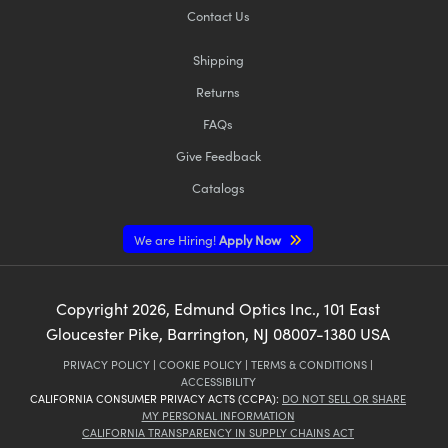
Contact Us
Shipping
Returns
FAQs
Give Feedback
Catalogs
We are Hiring!
Apply Now
Copyright
2026
, Edmund Optics Inc., 101 East
Gloucester Pike, Barrington, NJ 08007-1380 USA
PRIVACY POLICY
|
COOKIE POLICY
|
TERMS & CONDITIONS
|
ACCESSIBILITY
CALIFORNIA CONSUMER PRIVACY ACTS (CCPA):
DO NOT SELL OR SHARE
MY PERSONAL INFORMATION
CALIFORNIA TRANSPARENCY IN SUPPLY CHAINS ACT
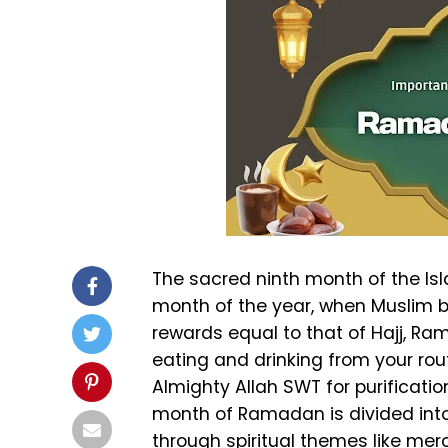
The sacred ninth month of the Isl
month of the year, when Muslim b
rewards equal to that of Hajj, R
eating and drinking from your ro
Almighty Allah SWT for purificati
month of Ramadan is divided into
through spiritual themes like merc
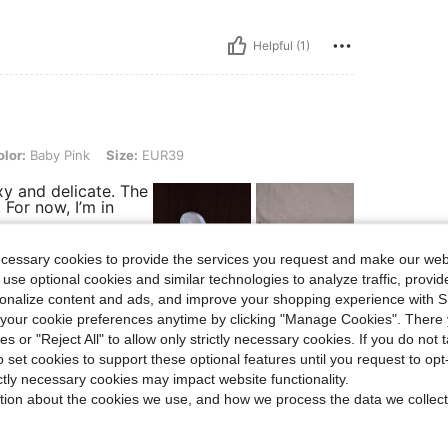
Helpful (1)
 Pink, Size: EUR39
lor:
Baby Pink
Size:
EUR39
y and delicate. The
 For now, I’m in
ecessary cookies to provide the services you request and make our web
 use optional cookies and similar technologies to analyze traffic, prov
rsonalize content and ads, and improve your shopping experience with 
Helpful (4)
our cookie preferences anytime by clicking "Manage Cookies". There 
ies or "Reject All" to allow only strictly necessary cookies. If you do not 
o set cookies to support these optional features until you request to op
eviews
ictly necessary cookies may impact website functionality.
tion about the cookies we use, and how we process the data we collect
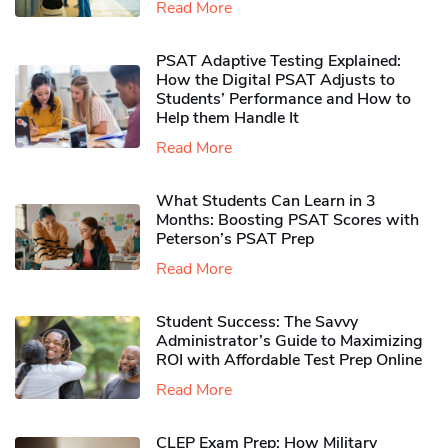
Read More
PSAT Adaptive Testing Explained:
How the Digital PSAT Adjusts to
Students’ Performance and How to
Help them Handle It
Read More
What Students Can Learn in 3
Months: Boosting PSAT Scores with
Peterson’s PSAT Prep
Read More
Student Success: The Savvy
Administrator’s Guide to Maximizing
ROI with Affordable Test Prep Online
Read More
CLEP Exam Prep: How Military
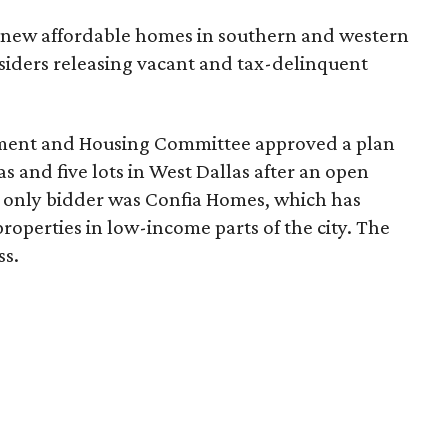
30 new affordable homes in southern and western
siders releasing vacant and tax-delinquent
ment and Housing Committee approved a plan
as and five lots in West Dallas after an open
 only bidder was Confia Homes, which has
operties in low-income parts of the city. The
ss.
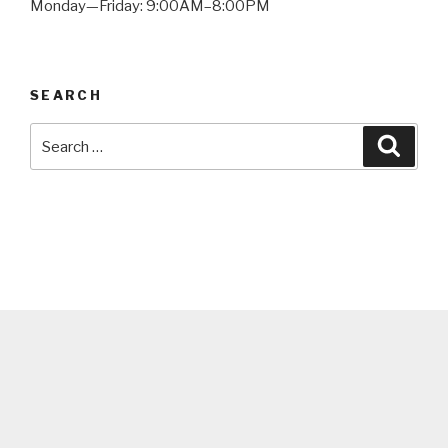
Monday—Friday: 9:00AM–8:00PM
SEARCH
Search
Searc
for:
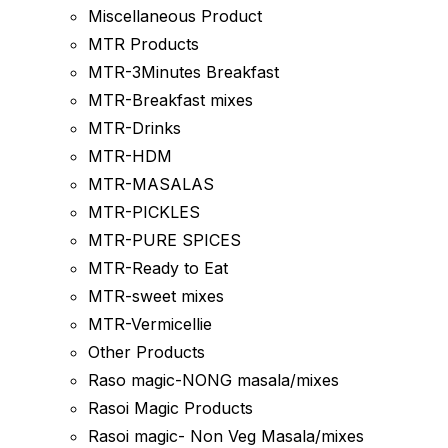
Miscellaneous Product
MTR Products
MTR-3Minutes Breakfast
MTR-Breakfast mixes
MTR-Drinks
MTR-HDM
MTR-MASALAS
MTR-PICKLES
MTR-PURE SPICES
MTR-Ready to Eat
MTR-sweet mixes
MTR-Vermicellie
Other Products
Raso magic-NONG masala/mixes
Rasoi Magic Products
Rasoi magic- Non Veg Masala/mixes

########

**Problem to solve:** Which of the lines above hold the word "PRIVACY"? Copy each one.

**The answer:**
PRIVACY POLICY
CALIFORNIA CONSUMER PRIVACY ACTS (CCPA):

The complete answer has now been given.